» ACTIVITY:
Each line below that carries the string "Etelä" must appear in the answer.

● ● ● ● ●

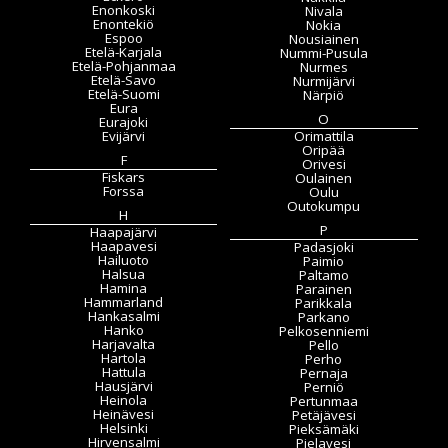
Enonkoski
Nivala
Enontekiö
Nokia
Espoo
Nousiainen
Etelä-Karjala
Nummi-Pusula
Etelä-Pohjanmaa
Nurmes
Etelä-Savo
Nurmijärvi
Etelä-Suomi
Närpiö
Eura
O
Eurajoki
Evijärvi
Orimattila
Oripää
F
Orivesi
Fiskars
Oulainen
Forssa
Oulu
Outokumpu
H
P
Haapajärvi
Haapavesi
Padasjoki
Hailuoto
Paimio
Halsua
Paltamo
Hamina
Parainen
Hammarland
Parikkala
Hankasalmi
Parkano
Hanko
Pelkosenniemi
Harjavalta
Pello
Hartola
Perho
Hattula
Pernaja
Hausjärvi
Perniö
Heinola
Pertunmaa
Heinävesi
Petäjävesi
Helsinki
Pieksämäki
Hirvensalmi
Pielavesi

● ● ● ● ●

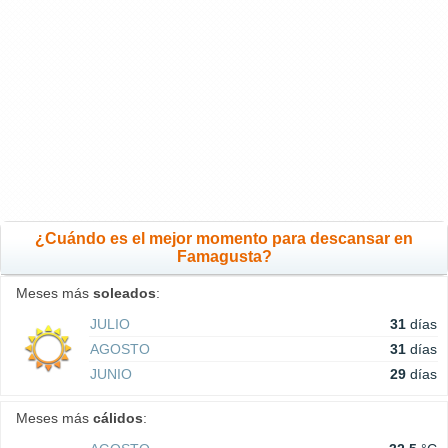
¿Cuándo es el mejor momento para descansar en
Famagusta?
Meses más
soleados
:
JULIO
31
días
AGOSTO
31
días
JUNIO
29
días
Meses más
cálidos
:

● ● ● ● ●

» SOLUTION:
Etelä-Karjala
Etelä-Pohjanmaa
Etelä-Savo
Etelä-Suomi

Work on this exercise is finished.